▸ Activity
Lines from the one containing "交通：地下鐵御堂筋線「難波站」14號出口步行約3分鐘。" through the last line of the data below are to be returned exactly; leave out the rest.

*** Records supplied

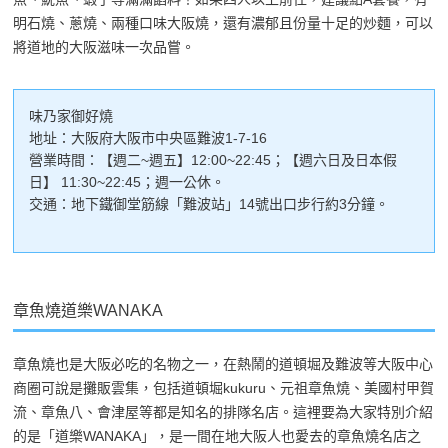
明石燒、蔥燒、兩種口味大阪燒，還有濃郁且份量十足的炒麵，可以
將道地的大阪滋味一次品嘗。
味乃家御好燒
地址：大阪府大阪市中央區難波1-7-16
營業時間：【週二~週五】12:00~22:45；【週六日及日本假
日】 11:30~22:45；週一公休。
交通：地下鐵御堂筋線「難波站」14號出口步行約3分鐘。
章魚燒道樂WANAKA
章魚燒也是大阪必吃的名物之一，在熱鬧的道頓堀及難波等大阪中心
商圈可說是攤販雲集，包括道頓堀kukuru、元祖章魚燒、美國村甲賀
流、章魚八、會津屋等都是知名的排隊名店。這裡要為大家特別介紹
的是「道樂WANAKA」，是一間在地大阪人也愛去的章魚燒名店之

******

▸ Task output
交通：地下鐵御堂筋線「難波站」14號出口步行約3分鐘。
章魚燒道樂WANAKA
章魚燒也是大阪必吃的名物之一，在熱鬧的道頓堀及難波等大阪中心
商圈可說是攤販雲集，包括道頓堀kukuru、元祖章魚燒、美國村甲賀
流、章魚八、會津屋等都是知名的排隊名店。這裡要為大家特別介紹
的是「道樂WANAKA」，是一間在地大阪人也愛去的章魚燒名店之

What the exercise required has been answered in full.